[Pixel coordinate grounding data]
[Start of Attachment]

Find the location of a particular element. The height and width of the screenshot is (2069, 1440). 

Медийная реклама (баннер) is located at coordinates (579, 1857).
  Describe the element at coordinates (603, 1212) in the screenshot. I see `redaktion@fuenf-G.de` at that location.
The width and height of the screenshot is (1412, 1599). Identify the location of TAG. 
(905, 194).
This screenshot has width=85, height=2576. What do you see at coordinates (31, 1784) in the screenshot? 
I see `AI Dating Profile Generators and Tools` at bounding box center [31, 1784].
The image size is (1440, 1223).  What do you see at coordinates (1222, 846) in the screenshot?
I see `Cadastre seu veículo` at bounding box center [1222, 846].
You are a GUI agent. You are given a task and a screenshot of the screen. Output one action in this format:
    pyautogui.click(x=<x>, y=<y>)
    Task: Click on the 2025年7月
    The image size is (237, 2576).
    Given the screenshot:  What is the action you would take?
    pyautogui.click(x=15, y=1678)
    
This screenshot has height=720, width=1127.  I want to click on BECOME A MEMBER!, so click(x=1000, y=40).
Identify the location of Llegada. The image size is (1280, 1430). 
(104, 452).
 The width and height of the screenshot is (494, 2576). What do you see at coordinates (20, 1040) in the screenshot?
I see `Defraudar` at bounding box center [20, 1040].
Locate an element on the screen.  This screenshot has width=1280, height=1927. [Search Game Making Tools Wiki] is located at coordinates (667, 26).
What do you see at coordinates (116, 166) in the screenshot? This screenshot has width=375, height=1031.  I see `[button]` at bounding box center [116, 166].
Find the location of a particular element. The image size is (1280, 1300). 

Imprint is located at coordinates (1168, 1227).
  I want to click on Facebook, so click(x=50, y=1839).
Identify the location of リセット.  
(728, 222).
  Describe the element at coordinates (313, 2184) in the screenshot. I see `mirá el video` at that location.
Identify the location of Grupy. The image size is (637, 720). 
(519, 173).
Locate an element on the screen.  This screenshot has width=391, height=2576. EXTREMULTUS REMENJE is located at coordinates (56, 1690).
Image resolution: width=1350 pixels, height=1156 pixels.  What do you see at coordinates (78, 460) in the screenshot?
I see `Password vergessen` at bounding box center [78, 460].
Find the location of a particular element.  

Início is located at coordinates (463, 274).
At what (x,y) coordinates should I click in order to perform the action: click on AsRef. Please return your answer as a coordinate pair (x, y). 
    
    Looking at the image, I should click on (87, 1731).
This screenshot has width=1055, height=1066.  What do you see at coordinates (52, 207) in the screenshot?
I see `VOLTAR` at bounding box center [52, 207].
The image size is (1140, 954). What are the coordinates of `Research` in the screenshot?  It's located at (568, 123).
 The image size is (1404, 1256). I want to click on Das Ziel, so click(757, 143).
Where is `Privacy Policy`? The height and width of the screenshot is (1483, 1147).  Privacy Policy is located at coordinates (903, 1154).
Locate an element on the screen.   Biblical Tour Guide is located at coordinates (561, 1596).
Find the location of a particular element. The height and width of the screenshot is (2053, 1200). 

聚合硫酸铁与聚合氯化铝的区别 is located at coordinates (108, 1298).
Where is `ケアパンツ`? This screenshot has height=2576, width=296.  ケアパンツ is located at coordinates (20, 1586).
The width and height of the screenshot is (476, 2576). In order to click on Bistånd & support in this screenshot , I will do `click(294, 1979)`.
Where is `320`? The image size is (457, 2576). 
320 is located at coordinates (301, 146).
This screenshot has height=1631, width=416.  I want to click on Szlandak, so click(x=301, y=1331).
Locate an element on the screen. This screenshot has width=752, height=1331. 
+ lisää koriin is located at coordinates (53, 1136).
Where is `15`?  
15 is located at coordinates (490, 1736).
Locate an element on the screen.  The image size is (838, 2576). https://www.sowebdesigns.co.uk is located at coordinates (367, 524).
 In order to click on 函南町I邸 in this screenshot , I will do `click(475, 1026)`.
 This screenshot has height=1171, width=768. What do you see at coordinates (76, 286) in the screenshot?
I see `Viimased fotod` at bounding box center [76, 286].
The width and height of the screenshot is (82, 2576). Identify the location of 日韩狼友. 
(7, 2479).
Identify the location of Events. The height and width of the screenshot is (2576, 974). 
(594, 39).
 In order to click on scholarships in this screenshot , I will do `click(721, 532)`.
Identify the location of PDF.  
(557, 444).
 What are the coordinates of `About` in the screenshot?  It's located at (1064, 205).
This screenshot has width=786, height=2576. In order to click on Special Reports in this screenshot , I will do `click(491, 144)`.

[End of Attachment]

Problem to work on: Once you have read the records above, set each one down again exactly.

Finished exercise:
Find the location of a particular element. The height and width of the screenshot is (2069, 1440). 

Медийная реклама (баннер) is located at coordinates (579, 1857).
  Describe the element at coordinates (603, 1212) in the screenshot. I see `redaktion@fuenf-G.de` at that location.
The width and height of the screenshot is (1412, 1599). Identify the location of TAG. 
(905, 194).
This screenshot has width=85, height=2576. What do you see at coordinates (31, 1784) in the screenshot? 
I see `AI Dating Profile Generators and Tools` at bounding box center [31, 1784].
The image size is (1440, 1223).  What do you see at coordinates (1222, 846) in the screenshot?
I see `Cadastre seu veículo` at bounding box center [1222, 846].
You are a GUI agent. You are given a task and a screenshot of the screen. Output one action in this format:
    pyautogui.click(x=<x>, y=<y>)
    Task: Click on the 2025年7月
    The image size is (237, 2576).
    Given the screenshot:  What is the action you would take?
    pyautogui.click(x=15, y=1678)
    
This screenshot has height=720, width=1127.  I want to click on BECOME A MEMBER!, so click(x=1000, y=40).
Identify the location of Llegada. The image size is (1280, 1430). 
(104, 452).
 The width and height of the screenshot is (494, 2576). What do you see at coordinates (20, 1040) in the screenshot?
I see `Defraudar` at bounding box center [20, 1040].
Locate an element on the screen.  This screenshot has width=1280, height=1927. [Search Game Making Tools Wiki] is located at coordinates (667, 26).
What do you see at coordinates (116, 166) in the screenshot? This screenshot has width=375, height=1031.  I see `[button]` at bounding box center [116, 166].
Find the location of a particular element. The image size is (1280, 1300). 

Imprint is located at coordinates (1168, 1227).
  I want to click on Facebook, so click(x=50, y=1839).
Identify the location of リセット.  
(728, 222).
  Describe the element at coordinates (313, 2184) in the screenshot. I see `mirá el video` at that location.
Identify the location of Grupy. The image size is (637, 720). 
(519, 173).
Locate an element on the screen.  This screenshot has width=391, height=2576. EXTREMULTUS REMENJE is located at coordinates (56, 1690).
Image resolution: width=1350 pixels, height=1156 pixels.  What do you see at coordinates (78, 460) in the screenshot?
I see `Password vergessen` at bounding box center [78, 460].
Find the location of a particular element.  

Início is located at coordinates (463, 274).
At what (x,y) coordinates should I click in order to perform the action: click on AsRef. Please return your answer as a coordinate pair (x, y). 
    
    Looking at the image, I should click on (87, 1731).
This screenshot has width=1055, height=1066.  What do you see at coordinates (52, 207) in the screenshot?
I see `VOLTAR` at bounding box center [52, 207].
The image size is (1140, 954). What are the coordinates of `Research` in the screenshot?  It's located at (568, 123).
 The image size is (1404, 1256). I want to click on Das Ziel, so click(757, 143).
Where is `Privacy Policy`? The height and width of the screenshot is (1483, 1147).  Privacy Policy is located at coordinates (903, 1154).
Locate an element on the screen.   Biblical Tour Guide is located at coordinates (561, 1596).
Find the location of a particular element. The height and width of the screenshot is (2053, 1200). 

聚合硫酸铁与聚合氯化铝的区别 is located at coordinates (108, 1298).
Where is `ケアパンツ`? This screenshot has height=2576, width=296.  ケアパンツ is located at coordinates (20, 1586).
The width and height of the screenshot is (476, 2576). In order to click on Bistånd & support in this screenshot , I will do `click(294, 1979)`.
Where is `320`? The image size is (457, 2576). 
320 is located at coordinates (301, 146).
This screenshot has height=1631, width=416.  I want to click on Szlandak, so click(x=301, y=1331).
Locate an element on the screen. This screenshot has width=752, height=1331. 
+ lisää koriin is located at coordinates (53, 1136).
Where is `15`?  
15 is located at coordinates (490, 1736).
Locate an element on the screen.  The image size is (838, 2576). https://www.sowebdesigns.co.uk is located at coordinates (367, 524).
 In order to click on 函南町I邸 in this screenshot , I will do `click(475, 1026)`.
 This screenshot has height=1171, width=768. What do you see at coordinates (76, 286) in the screenshot?
I see `Viimased fotod` at bounding box center [76, 286].
The width and height of the screenshot is (82, 2576). Identify the location of 日韩狼友. 
(7, 2479).
Identify the location of Events. The height and width of the screenshot is (2576, 974). 
(594, 39).
 In order to click on scholarships in this screenshot , I will do `click(721, 532)`.
Identify the location of PDF.  
(557, 444).
 What are the coordinates of `About` in the screenshot?  It's located at (1064, 205).
This screenshot has width=786, height=2576. In order to click on Special Reports in this screenshot , I will do `click(491, 144)`.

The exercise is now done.